До того как Шамарина позвонила мне, наличие маленькой твари с привкусом «Ангела» относилось к разряду субъективных факторов, его можно было списать на мою мнительность, предменструальный синдром или последствия ломовой работы в журнале и агентстве. Сейчас я лицом к лицу столкнулась с объективной реальностью. Сломанная музыкальная шкатулка по совместительству оказалась ящиком Пандоры, и демоны, так долго в ней скрывавшиеся, вырвались на волю.

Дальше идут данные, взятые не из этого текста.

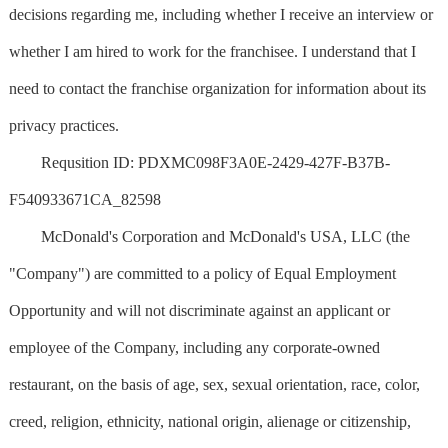
decisions regarding me, including whether I receive an interview or
whether I am hired to work for the franchisee. I understand that I
need to contact the franchise organization for information about its
privacy practices.
Requsition ID: PDXMC098F3A0E-2429-427F-B37B-
F540933671CA_82598
McDonald's Corporation and McDonald's USA, LLC (the
"Company") are committed to a policy of Equal Employment
Opportunity and will not discriminate against an applicant or
employee of the Company, including any corporate-owned
restaurant, on the basis of age, sex, sexual orientation, race, color,
creed, religion, ethnicity, national origin, alienage or citizenship,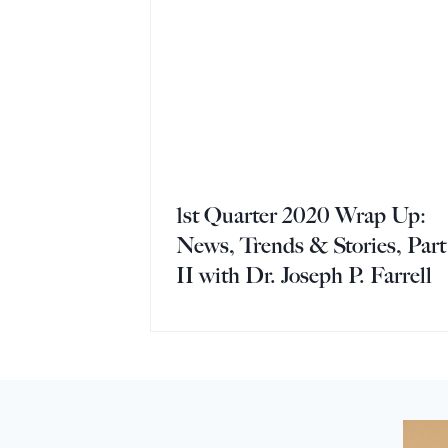
1st Quarter 2020 Wrap Up:
News, Trends & Stories, Part
II with Dr. Joseph P. Farrell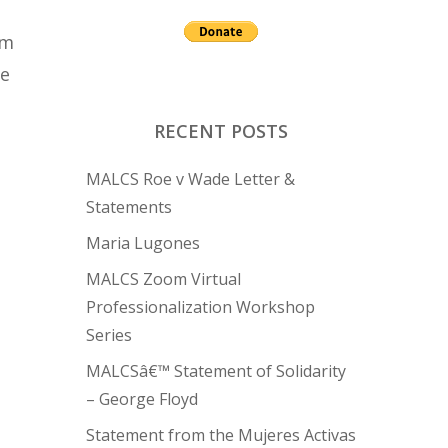
am
ge
RECENT POSTS
MALCS Roe v Wade Letter &
Statements
Maria Lugones
MALCS Zoom Virtual
Professionalization Workshop
Series
MALCSâ€™ Statement of Solidarity
– George Floyd
Statement from the Mujeres Activas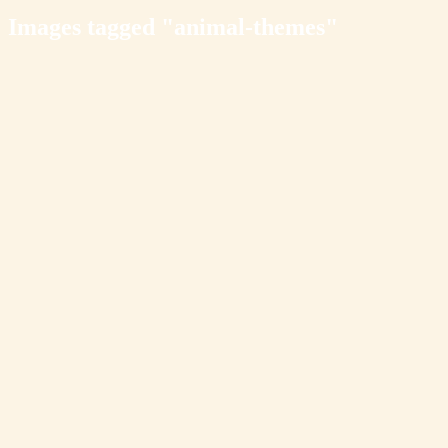
Images tagged "animal-themes"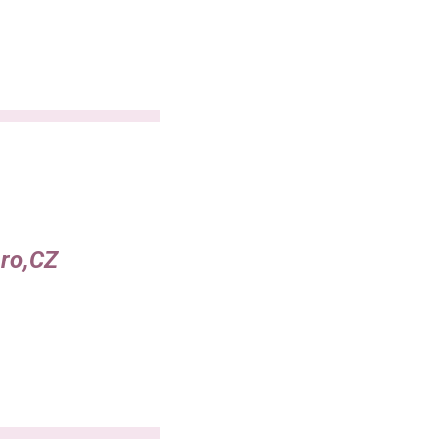
ero,CZ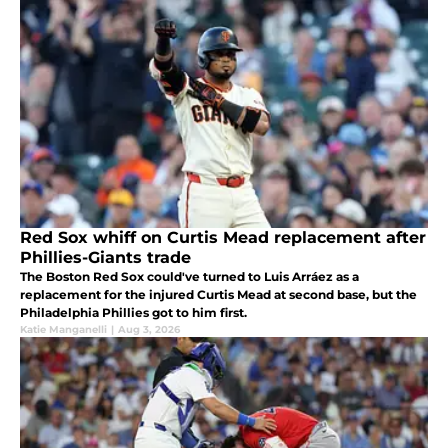
Red Sox whiff on Curtis Mead replacement after
Phillies-Giants trade
The Boston Red Sox could've turned to Luis Arráez as a
replacement for the injured Curtis Mead at second base, but the
Philadelphia Phillies got to him first.
Katie Manganelli
|
Aug 3, 2026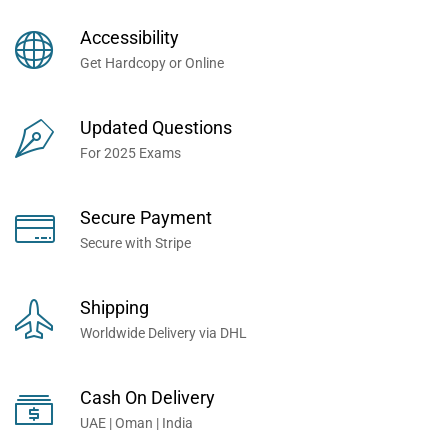
Books Now... Trusted By
Millions of Professionals
Accessibility
Worldwide...
Get Hardcopy or Online
Updated Questions
For 2025 Exams
Secure Payment
Secure with Stripe
Shipping
Worldwide Delivery via DHL
Cash On Delivery
UAE | Oman | India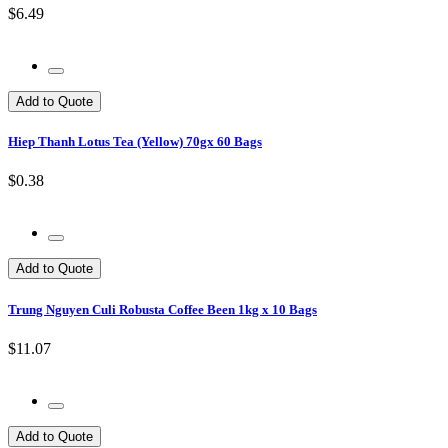
$6.49
Add to Quote
Hiep Thanh Lotus Tea (Yellow) 70gx 60 Bags
$0.38
Add to Quote
Trung Nguyen Culi Robusta Coffee Been 1kg x 10 Bags
$11.07
Add to Quote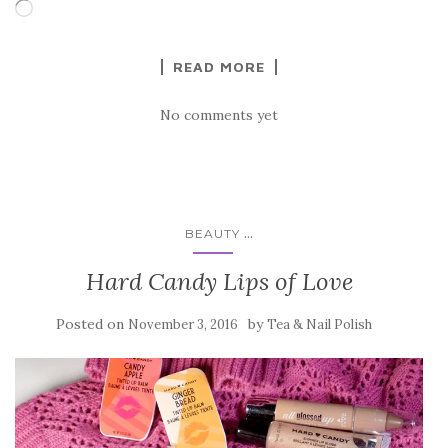
Loading…
READ MORE
No comments yet
...
BEAUTY
Hard Candy Lips of Love
Posted on
by
November 3, 2016
Tea & Nail Polish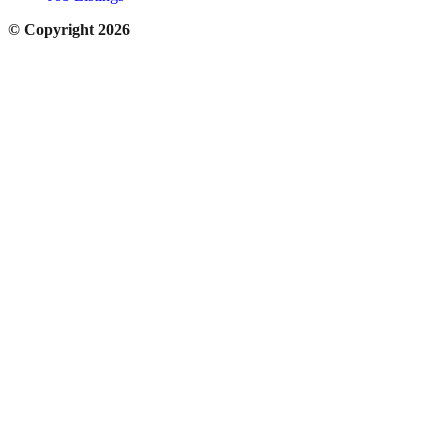
© Copyright 2026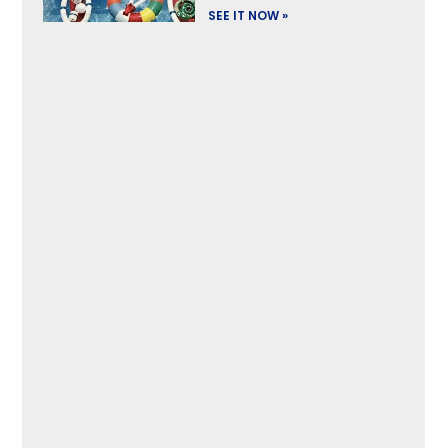
SEE IT NOW »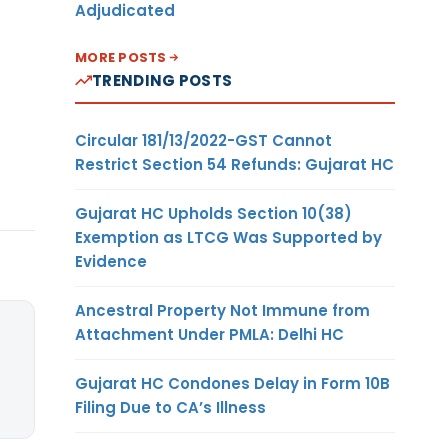
Adjudicated
MORE POSTS
TRENDING POSTS
Circular 181/13/2022-GST Cannot
Restrict Section 54 Refunds: Gujarat HC
Gujarat HC Upholds Section 10(38)
Exemption as LTCG Was Supported by
Evidence
Ancestral Property Not Immune from
Attachment Under PMLA: Delhi HC
Gujarat HC Condones Delay in Form 10B
Filing Due to CA’s Illness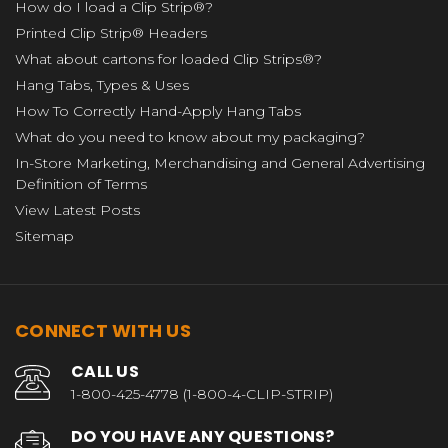
How do I load a Clip Strip®?
Printed Clip Strip® Headers
What about cartons for loaded Clip Strips®?
Hang Tabs, Types & Uses
How To Correctly Hand-Apply Hang Tabs
What do you need to know about my packaging?
In-Store Marketing, Merchandising and General Advertising
Definition of Terms
View Latest Posts
Sitemap
CONNECT WITH US
CALL US
1-800-425-4778 (1-800-4-CLIP-STRIP)
DO YOU HAVE ANY QUESTIONS?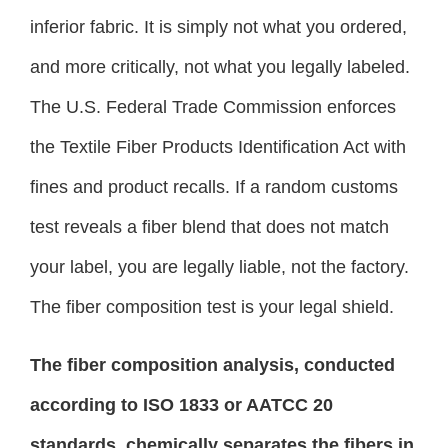
inferior fabric. It is simply not what you ordered,
and more critically, not what you legally labeled.
The U.S. Federal Trade Commission enforces
the Textile Fiber Products Identification Act with
fines and product recalls. If a random customs
test reveals a fiber blend that does not match
your label, you are legally liable, not the factory.
The fiber composition test is your legal shield.
The fiber composition analysis, conducted
according to ISO 1833 or AATCC 20
standards, chemically separates the fibers in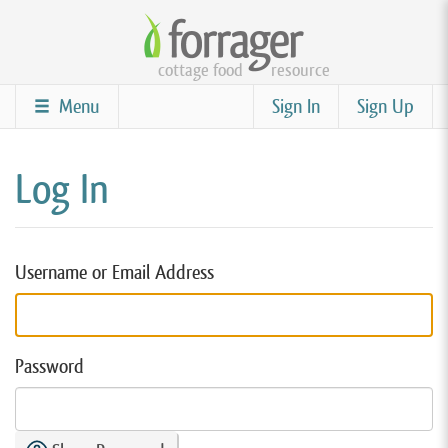
Skip
to
cottage food
resource
main
content
Menu
Sign In
Sign Up
Log In
Username or Email Address
Password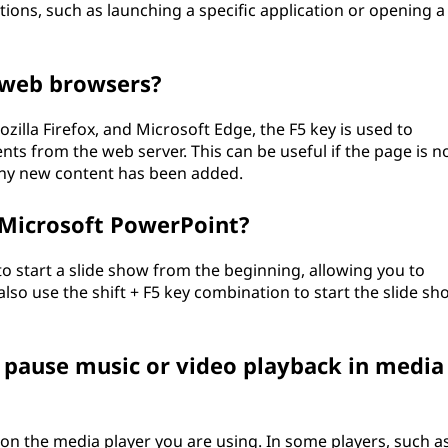
ions, such as launching a specific application or opening a
n web browsers?
lla Firefox, and Microsoft Edge, the F5 key is used to
nts from the web server. This can be useful if the page is n
 any new content has been added.
n Microsoft PowerPoint?
to start a slide show from the beginning, allowing you to
also use the shift + F5 key combination to start the slide sh
r pause music or video playback in media
 on the media player you are using. In some players, such a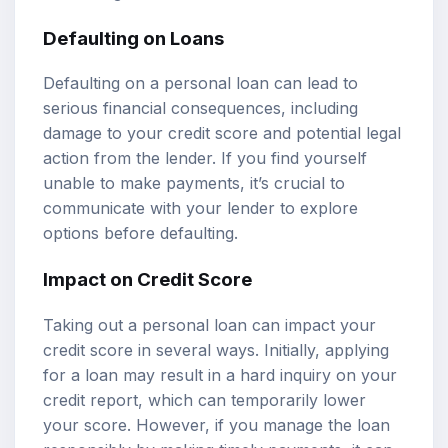
Defaulting on Loans
Defaulting on a personal loan can lead to
serious financial consequences, including
damage to your credit score and potential legal
action from the lender. If you find yourself
unable to make payments, it’s crucial to
communicate with your lender to explore
options before defaulting.
Impact on Credit Score
Taking out a personal loan can impact your
credit score in several ways. Initially, applying
for a loan may result in a hard inquiry on your
credit report, which can temporarily lower
your score. However, if you manage the loan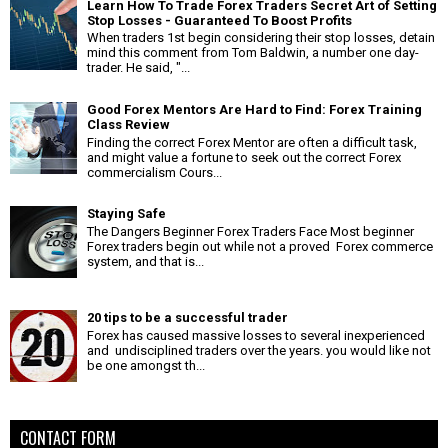
Learn How To Trade Forex Traders Secret Art of Setting
Stop Losses - Guaranteed To Boost Profits
When traders 1st begin considering their stop losses, detain
mind this comment from Tom Baldwin, a number one day-
trader. He said, "...
Good Forex Mentors Are Hard to Find: Forex Training
Class Review
Finding the correct Forex Mentor are often a difficult task,
and might value a fortune to seek out the correct Forex
commercialism Cours...
Staying Safe
The Dangers Beginner Forex Traders Face Most beginner
Forex traders begin out while not a proved Forex commerce
system, and that is...
20 tips to be a successful trader
Forex has caused massive losses to several inexperienced
and undisciplined traders over the years. you would like not
be one amongst th...
CONTACT FORM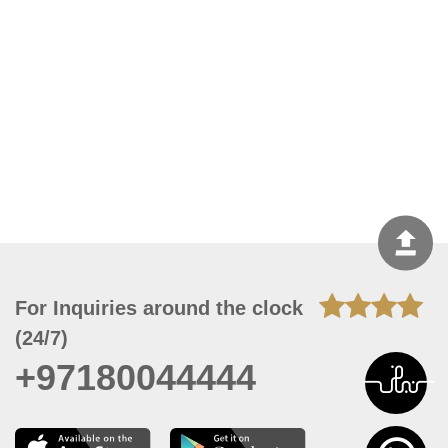
For Inquiries around the clock
(24/7)
+97180044444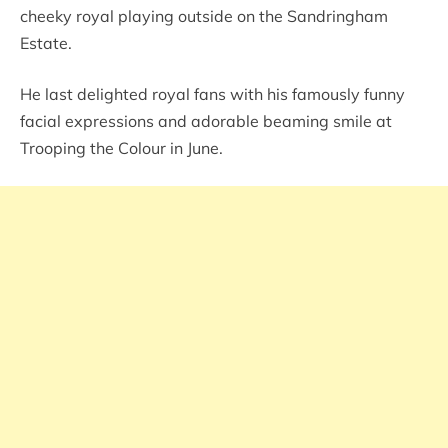
cheeky royal playing outside on the Sandringham
Estate.
He last delighted royal fans with his famously funny
facial expressions and adorable beaming smile at
Trooping the Colour in June.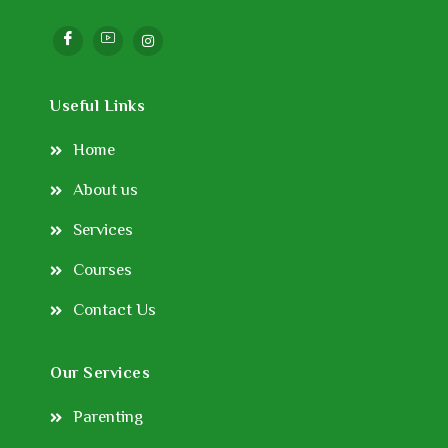
Useful Links
Home
About us
Services
Courses
Contact Us
Our Services
Parenting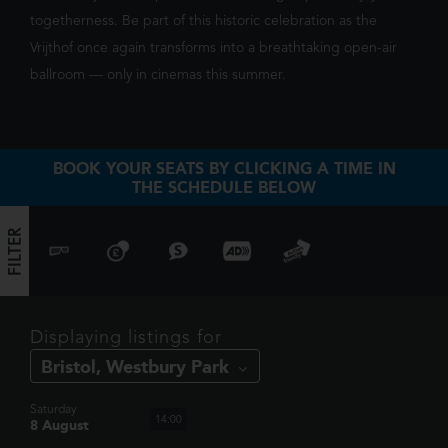
togetherness. Be part of this historic celebration as the
Vrijthof once again transforms into a breathtaking open-air
ballroom — only in cinemas this summer.
SHOWING TODAY
AT BRISTOL,
WESTBURY PARK
BOOK YOUR SEATS BY CLICKING A TIME IN
THE SCHEDULE BELOW
FILTER
TOY STORY 5
When Bonnie receives a Lilypad tablet as a gift and
Displaying listings for
becomes obsessed, Buzz, Woody, Jessie and the rest of
12:15
the gang's jobs become exponentially harder when they
have to go head to h...
Saturday
14:00
8 August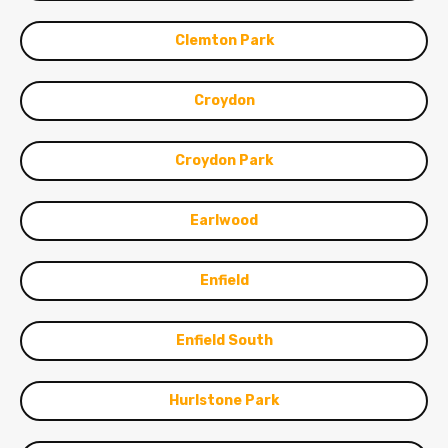
Clemton Park
Croydon
Croydon Park
Earlwood
Enfield
Enfield South
Hurlstone Park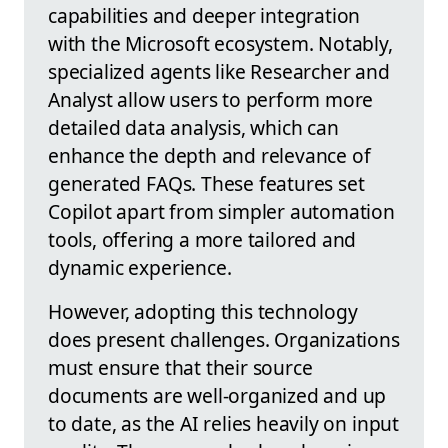
capabilities and deeper integration
with the Microsoft ecosystem. Notably,
specialized agents like Researcher and
Analyst allow users to perform more
detailed data analysis, which can
enhance the depth and relevance of
generated FAQs. These features set
Copilot apart from simpler automation
tools, offering a more tailored and
dynamic experience.
However, adopting this technology
does present challenges. Organizations
must ensure that their source
documents are well-organized and up
to date, as the AI relies heavily on input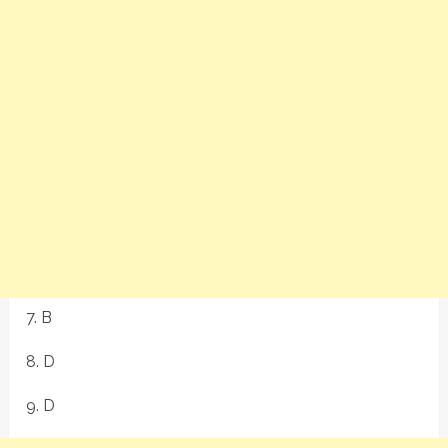
7. B
8. D
9. D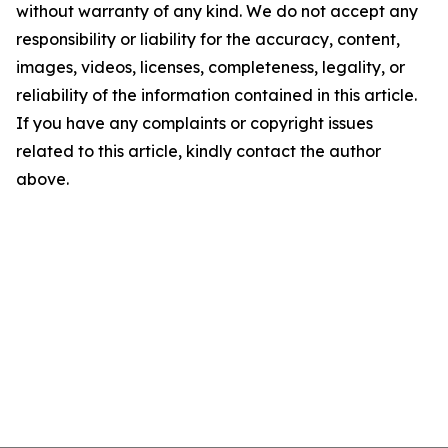
without warranty of any kind. We do not accept any
responsibility or liability for the accuracy, content,
images, videos, licenses, completeness, legality, or
reliability of the information contained in this article.
If you have any complaints or copyright issues
related to this article, kindly contact the author
above.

– Ты на машине? – Оказывается, Шамарина и не думала отключаться.
– Что?
– Я спрашиваю – ты на машине?
– На оленях… А что?
– Я в том смысле… Ты могла бы подскочить в этот чертов кабак. Накрыла бы их тепленькими.
– Нуда, нуда… А что ты там делала?
– Не поняла?
Что делала ты в этом чертовом кабаке? – Я была близка к тому, чтобы возненавидеть несчастную Шамарину, а заодно ее детей, ее котов и ее лошадь Пржевальского.
– Как что? Я зашла туда пожрать. Что еще можно делать в кабаке?
– Ты права. Что еще можно делать в кабаке… Только жрать.
– Такты поедешь туда?
– Не знаю. Да… не думаю… Нет.
– Мне приехать? – Все-таки Шамарина была настоящей подругой.
– Не знаю. Да… не думаю… Нет.
– Определись, душа моя.
– Слушай… У меня хренова туча дел. Я позвоню, когда освобожусь.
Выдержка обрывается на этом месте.